I'm not really following. Sure, "Science" has been the calling card for many a scientismist for quite a long time, core to their being as atheists. One question is whether this is truly "Christian heresy", but all these atheists have, indeed, been around for a long time. Plenty stretching back to antiquity and in non-Christian societies.
Then, within this group of scientism atheists, there are remaining questions. The standard "big four" being epistemology, metaphysics, ethics, and politics. I think we're mostly skipping the squabbles on the first two, as I think you're focusing on the latter two (ethics as "correct Just Being A Decent Human Being behavior" and politics is called out by name). These have, indeed, been tough questions for atheist sects for a long time. I've observed plenty that The Ethics was always a sore spot for Internet Atheism; they just couldn't figure it out, and they ran off in a bunch of different directions with mutually-contradictory sects, some trying to prop up some form of "science-based" "objective" version and others often running headlong into naive meta-ethical relativism. Interestingly, you see both forms in Wokism, depending on how hard you scratch and how far up the priesthood you inquire.
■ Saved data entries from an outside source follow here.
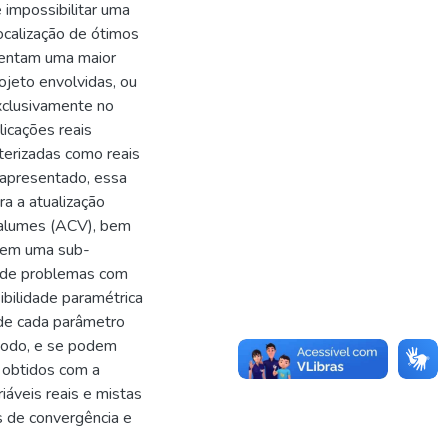
 impossibilitar uma
ocalização de ótimos
esentam uma maior
ojeto envolvidas, ou
xclusivamente no
licações reais
terizadas como reais
oi apresentado, essa
a a atualização
galumes (ACV), bem
 em uma sub-
o de problemas com
bilidade paramétrica
 de cada parâmetro
todo, e se podem
 obtidos com a
áveis reais e mistas
s de convergência e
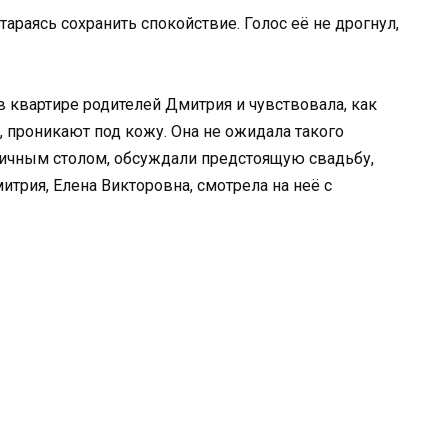
стараясь сохранить спокойствие. Голос её не дрогнул,
в квартире родителей Дмитрия и чувствовала, как
, проникают под кожу. Она не ожидала такого
дничным столом, обсуждали предстоящую свадьбу,
итрия, Елена Викторовна, смотрела на неё с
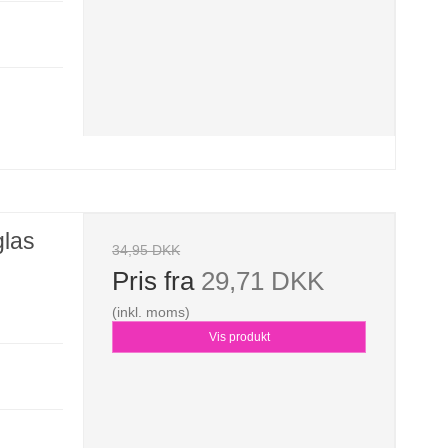
glas
34,95 DKK
Pris fra
29,71 DKK
(inkl. moms)
Vis produkt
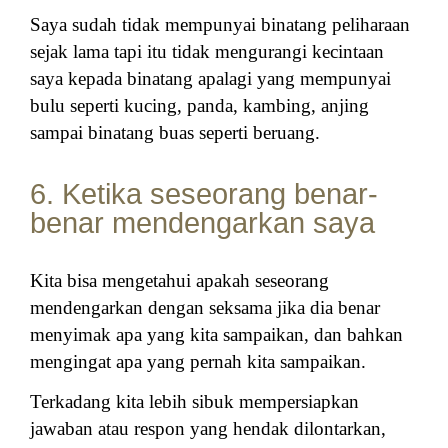
Saya sudah tidak mempunyai binatang peliharaan
sejak lama tapi itu tidak mengurangi kecintaan
saya kepada binatang apalagi yang mempunyai
bulu seperti kucing, panda, kambing, anjing
sampai binatang buas seperti beruang.
6. Ketika seseorang benar-
benar mendengarkan saya
Kita bisa mengetahui apakah seseorang
mendengarkan dengan seksama jika dia benar
menyimak apa yang kita sampaikan, dan bahkan
mengingat apa yang pernah kita sampaikan.
Terkadang kita lebih sibuk mempersiapkan
jawaban atau respon yang hendak dilontarkan,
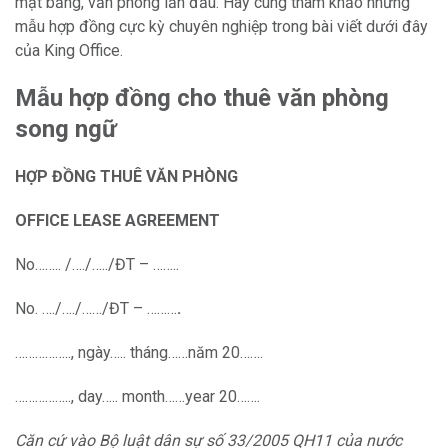
mặt bằng, văn phòng lần đầu. Hãy cùng tham khảo những
mẫu hợp đồng cực kỳ chuyên nghiệp trong bài viết dưới đây
của King Office.
Mẫu hợp đồng cho thuê văn phòng
song ngữ
HỢP ĐỒNG THUÊ VĂN PHÒNG
OFFICE LEASE AGREEMENT
No…….. /…./…../ĐT – ……..
No. …./…./……/ĐT – ………
.
…………….., ngày….. tháng……năm 20…….
…………….., day….. month……year 20…….
Căn cứ vào Bộ luật dân sự số 33/2005 QH11 của nước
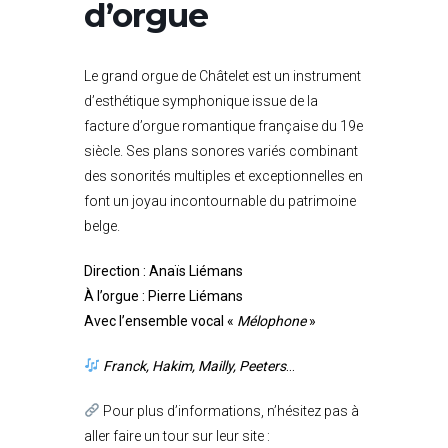
d’orgue
Le grand orgue de Châtelet est un instrument
d’esthétique symphonique issue de la
facture d’orgue romantique française du 19e
siècle. Ses plans sonores variés combinant
des sonorités multiples et exceptionnelles en
font un joyau incontournable du patrimoine
belge.
Direction : Anaïs Liémans
À l’orgue : Pierre Liémans
Avec l’ensemble vocal «
Mélophone
»
Franck, Hakim, Mailly, Peeters
…
Pour plus d’informations, n’hésitez pas à
aller faire un tour sur leur site :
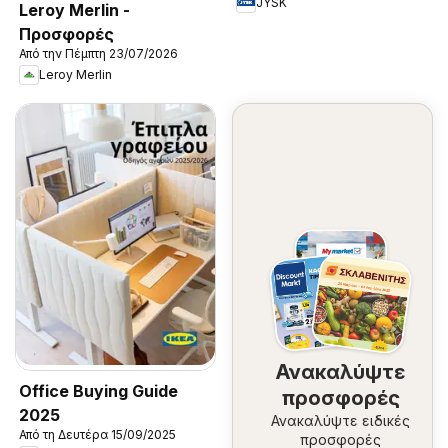
JYSK
Leroy Merlin -
Προσφορές
Από την Πέμπτη 23/07/2026
Leroy Merlin
Ανακαλύψτε
Office Buying Guide
προσφορές
2025
Ανακαλύψτε ειδικές
Από τη Δευτέρα 15/09/2025
προσφορές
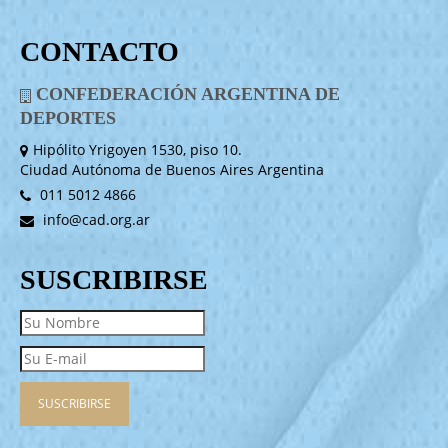
CONTACTO
CONFEDERACIÓN ARGENTINA DE
DEPORTES
Hipólito Yrigoyen 1530, piso 10.
Ciudad Autónoma de Buenos Aires Argentina
011 5012 4866
info@cad.org.ar
SUSCRIBIRSE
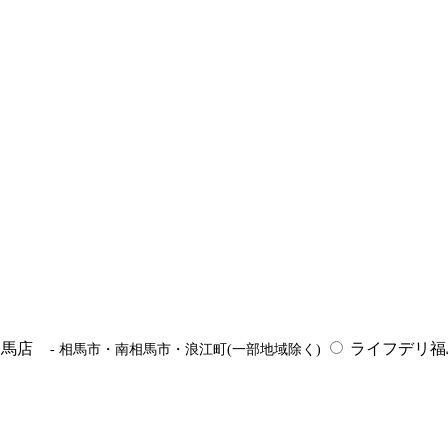
相馬店
ライフデリ
- 相馬市・南相馬市・浪江町(一部地域除く)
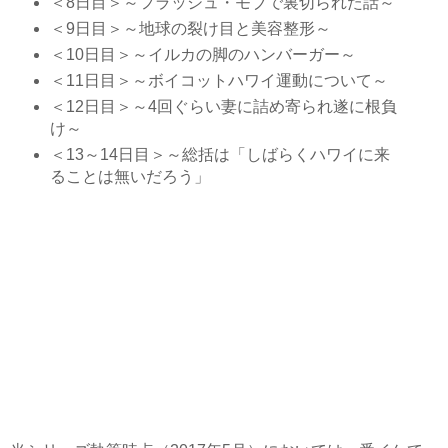
＜8日目＞～フラッシュ・モブで裏切られた話～
＜9日目＞～地球の裂け目と美容整形～
＜10日目＞～イルカの脚のハンバーガー～
＜11日目＞～ボイコットハワイ運動について～
＜12日目＞～4回ぐらい妻に詰め寄られ遂に根負
け～
＜13～14日目＞～総括は「しばらくハワイに来
ることは無いだろう」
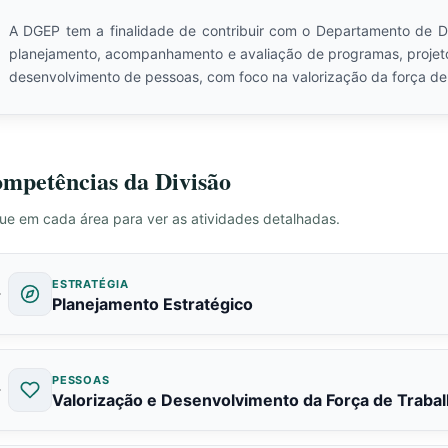
A DGEP tem a finalidade de contribuir com o Departamento de 
planejamento, acompanhamento e avaliação de programas, projeto
desenvolvimento de pessoas, com foco na valorização da força de
mpetências da Divisão
ue em cada área para ver as atividades detalhadas.
ESTRATÉGIA
Planejamento Estratégico
PESSOAS
Valorização e Desenvolvimento da Força de Traba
Of course, I would be remiss if I didn't note that even more recently, we're seeing the anti-woke atheist Counter Reformation still grasping with these problems, thinking that they're going to get game theory to do their work for them. I've noted before that most of these attempts misunderstand the basics of game theory, and you can see by their actions that the Wokists actually understand some elements of game theory better than their opposing sect.
I think the TL;DR is that you're probably just mistaking what they're doing as replacements for specific Christian things, whereas it's more that the pieces you've described are just versions of Ethics/Politics. They were all already atheists, and then they split sects depending on how they wanted to build Ethics/Politics, where in these topics, Scott points out that hamartiology turns out to be important. This is unsurprising, since so many atheists think that they've grasped the Problem of Evil and think that it's a big deal for them. Hamartiology is pretty naturally paired with it.
Can you explain this claim a bit more. It is not self evident to me what specific basics the anti-woke atheists are missing nor what elements the Wokies get better.